Task goal: Scan the records for the string "brain", then copy each line that has it.

Page-level text extractions:
- - - -

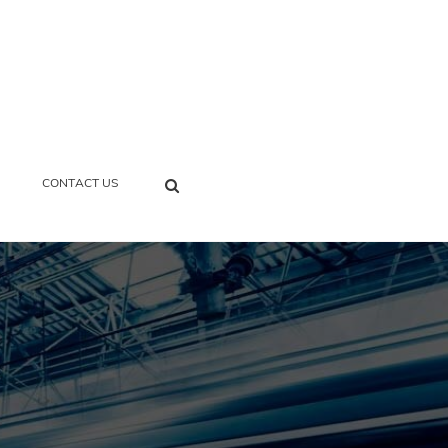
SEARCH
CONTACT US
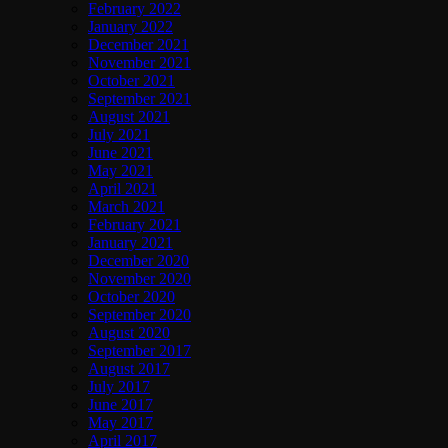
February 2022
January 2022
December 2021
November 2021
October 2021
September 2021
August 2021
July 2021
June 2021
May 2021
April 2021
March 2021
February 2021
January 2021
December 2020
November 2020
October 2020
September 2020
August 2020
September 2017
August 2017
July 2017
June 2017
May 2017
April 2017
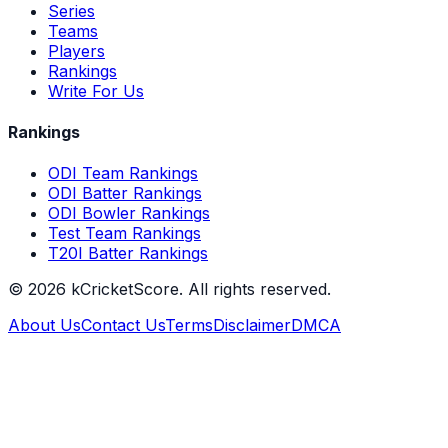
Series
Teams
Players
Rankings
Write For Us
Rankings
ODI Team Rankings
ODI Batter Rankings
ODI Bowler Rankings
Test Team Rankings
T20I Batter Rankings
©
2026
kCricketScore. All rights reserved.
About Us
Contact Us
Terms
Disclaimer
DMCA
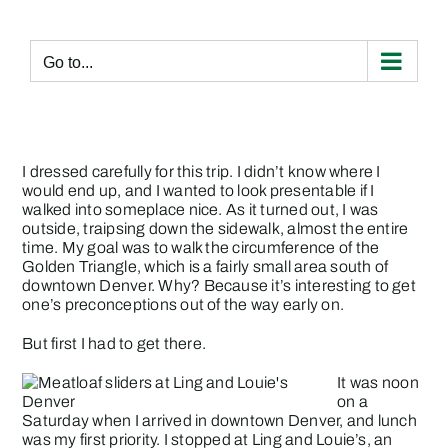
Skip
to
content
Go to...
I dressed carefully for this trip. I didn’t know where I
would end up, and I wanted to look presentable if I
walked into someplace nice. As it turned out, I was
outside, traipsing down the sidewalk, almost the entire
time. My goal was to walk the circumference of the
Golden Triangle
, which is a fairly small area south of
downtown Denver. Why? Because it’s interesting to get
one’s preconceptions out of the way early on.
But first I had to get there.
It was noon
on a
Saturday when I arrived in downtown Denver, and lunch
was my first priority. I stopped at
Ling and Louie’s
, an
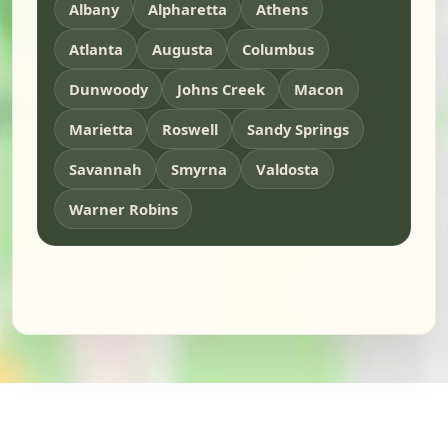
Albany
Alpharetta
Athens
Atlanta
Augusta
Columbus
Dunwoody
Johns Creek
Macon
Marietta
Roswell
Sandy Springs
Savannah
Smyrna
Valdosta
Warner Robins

- - - -

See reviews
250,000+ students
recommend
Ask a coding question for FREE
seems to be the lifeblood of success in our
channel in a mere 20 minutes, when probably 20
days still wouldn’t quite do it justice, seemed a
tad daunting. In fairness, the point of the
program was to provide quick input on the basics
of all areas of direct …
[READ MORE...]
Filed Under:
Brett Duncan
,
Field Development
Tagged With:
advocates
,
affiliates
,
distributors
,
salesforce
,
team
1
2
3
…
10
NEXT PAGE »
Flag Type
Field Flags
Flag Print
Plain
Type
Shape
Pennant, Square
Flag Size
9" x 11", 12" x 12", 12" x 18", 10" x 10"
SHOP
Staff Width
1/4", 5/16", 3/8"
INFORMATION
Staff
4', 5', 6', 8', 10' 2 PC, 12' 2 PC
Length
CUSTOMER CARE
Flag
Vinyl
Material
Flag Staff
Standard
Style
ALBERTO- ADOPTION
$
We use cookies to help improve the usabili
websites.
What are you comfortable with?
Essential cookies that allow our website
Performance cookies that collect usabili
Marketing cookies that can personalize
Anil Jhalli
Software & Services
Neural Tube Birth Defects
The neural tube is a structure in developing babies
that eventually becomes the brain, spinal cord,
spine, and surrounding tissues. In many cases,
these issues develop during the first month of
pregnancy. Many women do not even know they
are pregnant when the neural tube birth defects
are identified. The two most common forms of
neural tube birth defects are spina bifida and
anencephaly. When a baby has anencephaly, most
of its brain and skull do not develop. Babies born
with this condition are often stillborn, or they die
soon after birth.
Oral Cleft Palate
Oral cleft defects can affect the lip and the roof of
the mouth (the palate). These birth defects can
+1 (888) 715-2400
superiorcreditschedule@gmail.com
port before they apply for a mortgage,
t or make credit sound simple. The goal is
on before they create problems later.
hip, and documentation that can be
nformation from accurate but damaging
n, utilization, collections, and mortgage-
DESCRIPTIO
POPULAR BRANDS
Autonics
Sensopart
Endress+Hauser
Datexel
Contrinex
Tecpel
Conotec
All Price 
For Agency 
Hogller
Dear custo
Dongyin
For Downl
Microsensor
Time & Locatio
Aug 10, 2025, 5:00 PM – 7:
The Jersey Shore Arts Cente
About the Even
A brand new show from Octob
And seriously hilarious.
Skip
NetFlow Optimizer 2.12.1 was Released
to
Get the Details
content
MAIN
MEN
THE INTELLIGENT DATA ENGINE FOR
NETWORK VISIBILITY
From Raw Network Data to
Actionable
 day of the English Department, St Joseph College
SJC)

- - - -

Reply to the exercise:
that eventually becomes the brain, spinal cord,
of its brain and skull do not develop. Babies born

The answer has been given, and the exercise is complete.